近年、全国的に薬剤師人口の大都市集中化がささやかれています。それは中国地方でも同様で、総人口に比例して薬剤師数もその求人数も大都市・広島に一極集中している状態です。

広島県内には大規模な病院や薬局といった施設が多数そろっているので、雇用に困ることはまずありません。高度な知識を必要とする職場を選びたい人、薬局でお客さんとのコミュニケーションを密に図りたい人、転職先の選択肢はかなりの多様種に渡るはず。

今回初めて広島県での転職を視野に考えている人も、広島県のメリット・デメリットを活かして上手に転職活動を進めていけるように、詳しく対策を練っていくことが肝心です。

広島県内での薬剤師の人数について

広島県の人口10万人あたりの薬剤師の数薬剤師で働きたい、といってもその雇用先とされる施設にはさまざまな種類が存在します。薬局や病院・診療所といった医療施設、大学、研究所などの研究施設。

その中でも薬局で働く薬剤師の数は161,198人と薬剤師の雇用先の中では最も多く、次点に続く医療施設勤務の薬剤師の数は54,879人で薬局勤務の約3分の1。この人数からも、薬局での雇用人数が薬剤師業界の中でどれだけ膨大な雇用数を占めているのかが分かります。

これは毎年続々とその数を増やしている薬局数と比例している形になっています。では、中国地方の中でも広島県内での薬剤師人口はどれくらいいるものなのでしょう?

全国の総薬剤師数は288,151人。そのうち鳥取県内の薬剤師数は6,767人(2014年調べ)。
人数だけ言われても多いのか少ないのか、これだけではよくわかりませんよね。

薬剤師数ランキングが47都道府県中第4位

人口10万人あたりの薬剤師数ランキングが47都道府県中第4位という広島県。ベスト5に入っています!薬局・医療施設に従事する人の数は全国の平均値が170.0人なのに対して、広島県では193.8人。

お隣りの岡山県が166.2人とわずかながらも平均値に届いていないことからも、広島県では薬剤師数がかなりの飽和状態であることが分かります。

これは日本全国で起きている、大都市に人が集中してその周辺県で人が足りなくなってしまっている過疎問題に直結しているのかもしれません。

広島県内で仕事を探すメリットって?

やはりなんといっても求人数の多さ、ではないでしょうか。広島ほどの大規模都市になれば、大きな病院施設や研究所、薬局も大きなチェーンから小規模なものまで数多く存在することになります。

そうすれば自然と雇用も増えるので、転職の場もかなりの 広がりを見せてくれます。
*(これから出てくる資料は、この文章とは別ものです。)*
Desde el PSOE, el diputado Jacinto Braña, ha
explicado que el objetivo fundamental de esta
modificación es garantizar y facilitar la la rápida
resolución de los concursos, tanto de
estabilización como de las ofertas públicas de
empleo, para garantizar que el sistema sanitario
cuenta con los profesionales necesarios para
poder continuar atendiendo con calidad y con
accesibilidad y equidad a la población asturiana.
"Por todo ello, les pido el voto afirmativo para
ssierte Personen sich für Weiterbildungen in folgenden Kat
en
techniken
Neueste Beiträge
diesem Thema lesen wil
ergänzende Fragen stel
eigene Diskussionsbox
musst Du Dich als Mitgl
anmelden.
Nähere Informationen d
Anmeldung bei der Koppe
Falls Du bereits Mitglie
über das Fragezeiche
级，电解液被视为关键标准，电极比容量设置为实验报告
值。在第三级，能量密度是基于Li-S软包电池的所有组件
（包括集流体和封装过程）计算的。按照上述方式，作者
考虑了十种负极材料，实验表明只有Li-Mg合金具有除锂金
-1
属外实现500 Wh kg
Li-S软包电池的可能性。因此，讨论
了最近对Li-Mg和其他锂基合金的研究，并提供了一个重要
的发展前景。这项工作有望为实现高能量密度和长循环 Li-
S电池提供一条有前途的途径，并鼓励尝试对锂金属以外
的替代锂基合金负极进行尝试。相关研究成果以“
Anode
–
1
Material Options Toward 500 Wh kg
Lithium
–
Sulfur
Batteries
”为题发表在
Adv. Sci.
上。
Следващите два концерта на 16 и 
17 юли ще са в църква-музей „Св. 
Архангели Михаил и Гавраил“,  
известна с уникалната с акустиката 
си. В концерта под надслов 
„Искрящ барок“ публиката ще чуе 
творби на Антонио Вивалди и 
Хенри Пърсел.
大きな施設等での職で役職に就けば、より一層の高額収入も期待できるかもしれませんし、なにより研究所などではより知識を求められるような仕事を任されるようになる可能性も。

大人数の中で仕事を任されることに「やりがい」を感じ、より上を目指したい方にピッタリですね。選択肢が1つでも多くあるのは、転職をする上でもかなり恵まれている状況だと思います。

たくさんある求人の中から探しだすのは大変かもしれませんが、少しでも自分に有益な情報を発見し、ふるいにかけていってください。

ちょっと隣に目を向けてみることも・・・

よいことばかりのような大都市での転職。でも、広島県のような大都市だと1つの求人に対して何人もの応募が集中し、倍率が高くなる傾向が見られます。
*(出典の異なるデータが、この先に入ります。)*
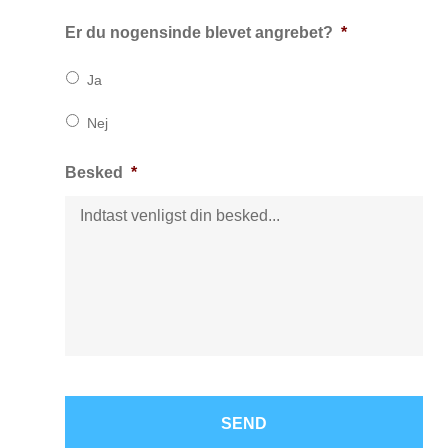
Er du nogensinde blevet angrebet?
*
Ja
Nej
Besked
*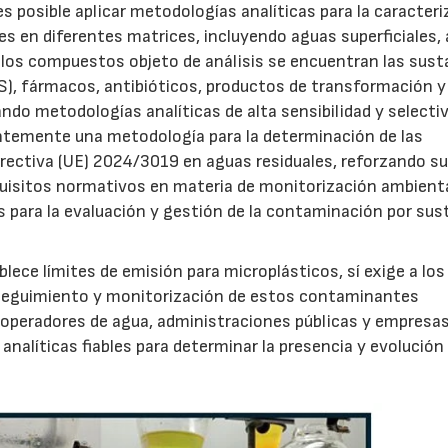
s posible aplicar metodologías analíticas para la caracter
 en diferentes matrices, incluyendo aguas superficiales,
e los compuestos objeto de análisis se encuentran las sust
FAS), fármacos, antibióticos, productos de transformación y
o metodologías analíticas de alta sensibilidad y selectiv
ntemente una metodología para la determinación de las
rectiva (UE) 2024/3019 en aguas residuales, reforzando s
quisitos normativos en materia de monitorización ambienta
s para la evaluación y gestión de la contaminación por sus
ece límites de emisión para microplásticos, sí exige a los
seguimiento y monitorización de estos contaminantes
operadores de agua, administraciones públicas y empresas
analíticas fiables para determinar la presencia y evolución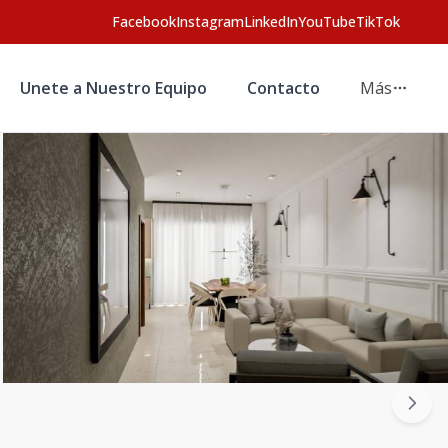
Facebook
Instagram
LinkedIn
YouTube
TikTok
Unete a Nuestro Equipo
Contacto
Más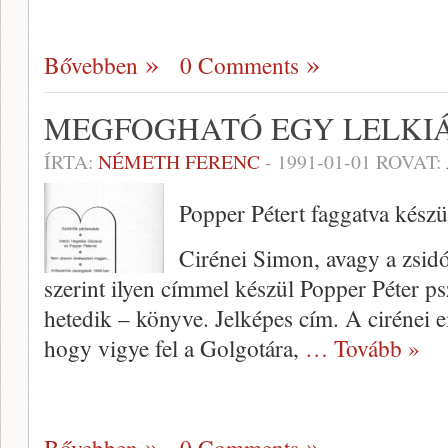
Bővebben
0 Comments
MEGFOGHATÓ EGY LELKI
ÍRTA:
NÉMETH FERENC
-
1991-01-01
ROVAT:
Popper Pétert faggatva kész
Cirénei Simon, avagy a zsidó
szerint ilyen címmel készül Popper Péter p
hetedik – könyve. Jelképes cím. A cirénei em
hogy vigye fel a Golgotára,
… Tovább »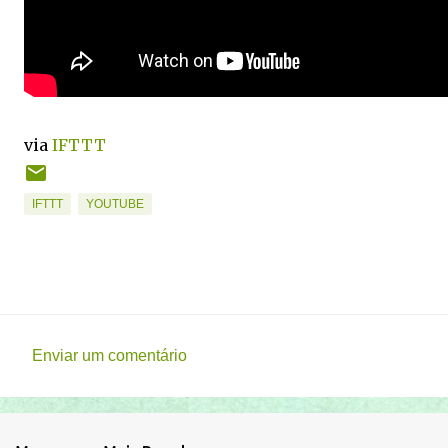
via
IFTTT
IFTTT
YOUTUBE
Enviar um comentário
C
o
m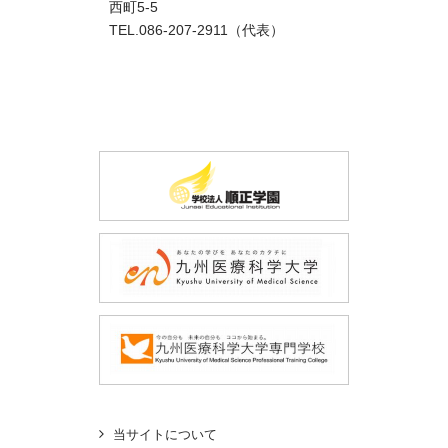
西町5-5
TEL.086-207-2911（代表）
当サイトについて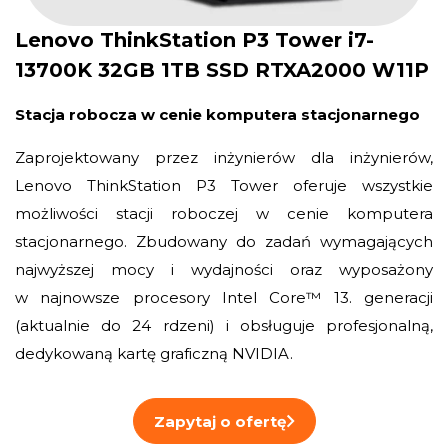
Lenovo ThinkStation P3 Tower i7-
13700K 32GB 1TB SSD RTXA2000 W11P
Stacja robocza w cenie komputera stacjonarnego
Zaprojektowany przez inżynierów dla inżynierów,
Lenovo ThinkStation P3 Tower oferuje wszystkie
możliwości stacji roboczej w cenie komputera
stacjonarnego. Zbudowany do zadań wymagających
najwyższej mocy i wydajności oraz wyposażony
w najnowsze procesory Intel Core™ 13. generacji
(aktualnie do 24 rdzeni) i obsługuje profesjonalną,
dedykowaną kartę graficzną NVIDIA.
Zapytaj o ofertę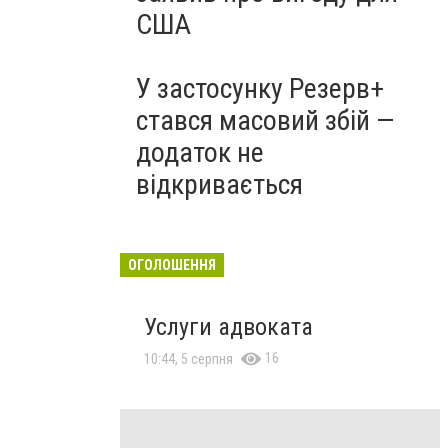
США
У застосунку Резерв+
стався масовий збій —
додаток не
відкривається
ОГОЛОШЕННЯ
Услуги адвоката
16
10:44, 5 серпня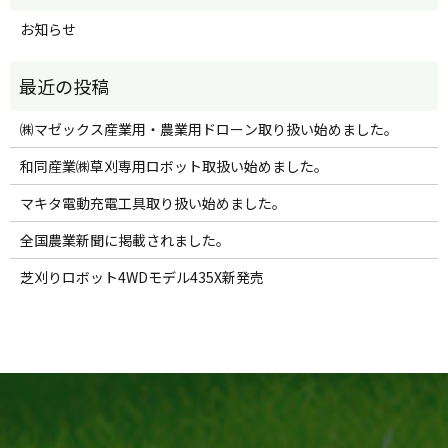
お知らせ
㈱マゼックス産業用・農業用ドローン取り扱い始めました。
和同産業㈱草刈専用ロボット取扱い始めました。
マキタ電動充電工具取り扱い始めました。
全国農業新聞に掲載されました。
芝刈りロボット4WDモデル435X新発売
もし同じような条件の案件で何度か受けてみてもいい結果が得られないような場合は、周囲の県に 視野を広げてみることをオススメします。県が変われば、求人倍率や給与面、転職にまつわる環境も変わってくるもの。

もしかしたら気になる求人案件が見つかって、転職成功への道がスムーズに開けるかもしれませんよ。